It's been 17 years since I watched this movie in a hotel room in Munich on German television. Since that time Hollywood has made their own Holocaust movies, the latest being "The Pianist." By far , "Shoah" is the most meaningful movie that was made about the Holocaust. The shear hypocrisy of the Nazi's false promise to every death camp inmate of "Arbeit Macht Frei" is revealed through the words of the apathetic hypocrits who watched from the sidelines.
It answers the question: Why could this global tragedy happen? It also answers the question: Who were these people who committed the atrocities and where were all the people who bore witness?
The movie asks these questions of the real people who we want to know the answers from. Mr. Lanzman interviews the wife of a concentration camp commandant. Her attitude and her carefully chosen words speak volumes for what she doesn't say. She embodies evil to the nth degree. Her lack of empathy and gross disdain for the 10,000s of Jews that her husband murdered makes you sick to your stomach. And yet she is not guilty of anything more than being an accessory to mass murder and she has never spent a day of her life paying for the sins of her husband. She complains that her life after the war has been hard on her. She wants our pity.
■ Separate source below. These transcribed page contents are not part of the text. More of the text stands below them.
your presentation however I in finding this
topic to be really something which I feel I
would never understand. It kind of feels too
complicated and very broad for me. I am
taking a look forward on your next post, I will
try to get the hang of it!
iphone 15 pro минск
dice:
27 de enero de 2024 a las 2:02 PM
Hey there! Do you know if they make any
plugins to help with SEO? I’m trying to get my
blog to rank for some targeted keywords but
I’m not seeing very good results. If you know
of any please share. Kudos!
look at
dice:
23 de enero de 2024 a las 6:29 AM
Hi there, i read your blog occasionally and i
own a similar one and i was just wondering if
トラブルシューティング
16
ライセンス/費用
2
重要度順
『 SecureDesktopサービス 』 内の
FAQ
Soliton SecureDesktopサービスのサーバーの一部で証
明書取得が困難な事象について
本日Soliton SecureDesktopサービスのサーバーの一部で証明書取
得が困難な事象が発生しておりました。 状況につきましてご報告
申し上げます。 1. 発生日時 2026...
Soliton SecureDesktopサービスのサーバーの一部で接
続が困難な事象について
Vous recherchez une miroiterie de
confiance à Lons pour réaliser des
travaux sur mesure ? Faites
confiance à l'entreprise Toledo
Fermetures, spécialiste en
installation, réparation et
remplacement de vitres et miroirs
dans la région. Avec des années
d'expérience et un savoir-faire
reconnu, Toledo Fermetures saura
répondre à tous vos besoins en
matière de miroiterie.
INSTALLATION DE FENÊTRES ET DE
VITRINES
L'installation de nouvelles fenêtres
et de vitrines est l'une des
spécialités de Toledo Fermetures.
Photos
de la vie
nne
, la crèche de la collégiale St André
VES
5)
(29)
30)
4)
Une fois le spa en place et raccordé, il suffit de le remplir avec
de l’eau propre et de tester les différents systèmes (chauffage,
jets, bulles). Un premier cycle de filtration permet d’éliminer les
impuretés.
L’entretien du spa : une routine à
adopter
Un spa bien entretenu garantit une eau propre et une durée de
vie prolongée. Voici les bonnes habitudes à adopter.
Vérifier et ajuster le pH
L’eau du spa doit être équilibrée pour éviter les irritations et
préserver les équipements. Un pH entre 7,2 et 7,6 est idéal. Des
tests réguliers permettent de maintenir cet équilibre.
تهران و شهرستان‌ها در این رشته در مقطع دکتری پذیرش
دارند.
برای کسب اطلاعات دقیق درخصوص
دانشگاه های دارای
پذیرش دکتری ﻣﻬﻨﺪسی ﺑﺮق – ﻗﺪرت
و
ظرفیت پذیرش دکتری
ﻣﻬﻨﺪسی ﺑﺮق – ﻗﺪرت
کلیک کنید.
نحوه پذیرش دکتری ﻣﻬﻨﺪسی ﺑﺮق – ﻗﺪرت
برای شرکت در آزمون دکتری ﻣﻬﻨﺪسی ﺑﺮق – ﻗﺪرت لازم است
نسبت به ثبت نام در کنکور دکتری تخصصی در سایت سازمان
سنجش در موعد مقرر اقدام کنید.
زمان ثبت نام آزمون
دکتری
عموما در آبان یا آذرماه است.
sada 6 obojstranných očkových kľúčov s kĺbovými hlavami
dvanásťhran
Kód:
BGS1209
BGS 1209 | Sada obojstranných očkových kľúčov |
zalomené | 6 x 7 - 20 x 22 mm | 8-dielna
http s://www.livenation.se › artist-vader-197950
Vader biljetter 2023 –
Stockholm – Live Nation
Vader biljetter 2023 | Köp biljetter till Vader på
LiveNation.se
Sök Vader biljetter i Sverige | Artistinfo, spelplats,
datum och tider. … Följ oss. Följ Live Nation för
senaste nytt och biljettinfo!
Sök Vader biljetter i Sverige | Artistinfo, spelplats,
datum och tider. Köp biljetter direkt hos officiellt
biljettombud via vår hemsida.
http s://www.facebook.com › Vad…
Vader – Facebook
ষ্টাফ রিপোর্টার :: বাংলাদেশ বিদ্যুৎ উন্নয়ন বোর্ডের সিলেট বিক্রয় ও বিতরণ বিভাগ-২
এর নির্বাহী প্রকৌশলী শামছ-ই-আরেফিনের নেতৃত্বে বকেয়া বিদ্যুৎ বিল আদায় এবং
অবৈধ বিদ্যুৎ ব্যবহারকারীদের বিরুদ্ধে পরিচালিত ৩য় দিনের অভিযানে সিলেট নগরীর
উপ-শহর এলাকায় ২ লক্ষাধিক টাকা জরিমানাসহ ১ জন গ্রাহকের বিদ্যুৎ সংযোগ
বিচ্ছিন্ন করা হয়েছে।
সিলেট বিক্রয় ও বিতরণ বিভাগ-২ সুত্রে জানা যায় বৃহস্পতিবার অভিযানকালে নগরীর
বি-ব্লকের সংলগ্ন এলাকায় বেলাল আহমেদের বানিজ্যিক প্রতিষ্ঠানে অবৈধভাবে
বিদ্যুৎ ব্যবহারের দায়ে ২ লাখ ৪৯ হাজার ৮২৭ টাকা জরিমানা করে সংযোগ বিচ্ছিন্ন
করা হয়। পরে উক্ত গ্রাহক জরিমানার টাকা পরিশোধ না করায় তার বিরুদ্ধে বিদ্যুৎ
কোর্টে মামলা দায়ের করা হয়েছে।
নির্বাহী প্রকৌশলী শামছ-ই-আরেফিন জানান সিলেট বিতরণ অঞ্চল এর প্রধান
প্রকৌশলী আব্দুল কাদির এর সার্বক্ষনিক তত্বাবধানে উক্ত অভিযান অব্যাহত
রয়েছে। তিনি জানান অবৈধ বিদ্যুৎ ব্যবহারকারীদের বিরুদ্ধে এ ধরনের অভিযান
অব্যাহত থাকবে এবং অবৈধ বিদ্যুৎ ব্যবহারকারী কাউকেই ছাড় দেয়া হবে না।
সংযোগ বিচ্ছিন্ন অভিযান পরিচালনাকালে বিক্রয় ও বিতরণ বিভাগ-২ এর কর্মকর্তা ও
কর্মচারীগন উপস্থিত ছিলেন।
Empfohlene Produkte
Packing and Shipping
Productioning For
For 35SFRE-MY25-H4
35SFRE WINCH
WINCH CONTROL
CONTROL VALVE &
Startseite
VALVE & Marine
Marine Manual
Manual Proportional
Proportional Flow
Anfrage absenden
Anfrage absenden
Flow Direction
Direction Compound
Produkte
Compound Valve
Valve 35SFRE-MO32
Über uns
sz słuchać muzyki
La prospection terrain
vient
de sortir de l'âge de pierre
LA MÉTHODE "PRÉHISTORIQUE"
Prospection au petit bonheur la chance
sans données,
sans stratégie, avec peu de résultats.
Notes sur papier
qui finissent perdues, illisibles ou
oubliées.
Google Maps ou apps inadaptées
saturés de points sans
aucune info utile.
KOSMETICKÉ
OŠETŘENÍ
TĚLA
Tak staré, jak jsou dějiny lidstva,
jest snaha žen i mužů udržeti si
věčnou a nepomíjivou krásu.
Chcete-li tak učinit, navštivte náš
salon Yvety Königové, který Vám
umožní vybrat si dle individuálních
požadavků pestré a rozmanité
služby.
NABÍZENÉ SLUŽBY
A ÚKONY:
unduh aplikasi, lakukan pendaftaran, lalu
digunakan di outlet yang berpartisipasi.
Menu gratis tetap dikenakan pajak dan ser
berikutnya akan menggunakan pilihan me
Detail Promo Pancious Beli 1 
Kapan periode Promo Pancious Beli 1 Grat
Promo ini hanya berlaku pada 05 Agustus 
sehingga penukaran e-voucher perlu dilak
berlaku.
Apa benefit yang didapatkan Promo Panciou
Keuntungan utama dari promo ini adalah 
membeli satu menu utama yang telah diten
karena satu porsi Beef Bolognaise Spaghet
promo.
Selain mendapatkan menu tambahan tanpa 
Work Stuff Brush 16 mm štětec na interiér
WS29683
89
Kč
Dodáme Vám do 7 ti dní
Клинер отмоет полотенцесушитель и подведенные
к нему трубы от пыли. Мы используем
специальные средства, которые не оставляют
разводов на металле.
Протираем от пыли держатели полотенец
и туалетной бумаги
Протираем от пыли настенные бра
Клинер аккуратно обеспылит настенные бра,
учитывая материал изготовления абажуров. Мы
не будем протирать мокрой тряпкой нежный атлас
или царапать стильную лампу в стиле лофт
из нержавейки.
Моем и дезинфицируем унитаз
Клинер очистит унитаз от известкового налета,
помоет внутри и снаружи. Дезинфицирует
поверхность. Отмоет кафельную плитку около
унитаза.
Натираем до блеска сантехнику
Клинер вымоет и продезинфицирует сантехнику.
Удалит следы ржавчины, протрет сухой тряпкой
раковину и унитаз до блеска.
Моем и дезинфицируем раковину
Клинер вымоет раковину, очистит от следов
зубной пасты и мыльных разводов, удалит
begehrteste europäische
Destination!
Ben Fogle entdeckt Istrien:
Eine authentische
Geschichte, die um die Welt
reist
Mr. Lanzman interviews a peasant who lived along the rail line to Birkenau and Auschwitz. The jolly old peasant was proud of how he gesticulated to the hapless souls in the packed railcars how they would have their throats slit soon enough. The peasant made fun of how he convinced many a desparate Jew to throw him their jewelry in exchange for a cup of water - only to not give the Jew the promised water.
There is no ray of hope. There is no triumph of good over evil. There is only the sheer will power and determination of the few survivors that now live in comfortable flats in Israel, the United States and other parts of the world. After the war, they picked themselves by their bootstraps and mentally blocked the horrors that befell upon them by the Nazis and they succeeded to live their lives.
The conclusion I draw from this movie is to remain forever vigilant. Evil is banal. Evil can be overwhelming. Only a clear conscience, an open mind and a consistent collective voice against the darkness of evil will we keep men like Adolf Hitler from propagandizing his fellow countrymen and women into similar acts of atrocity.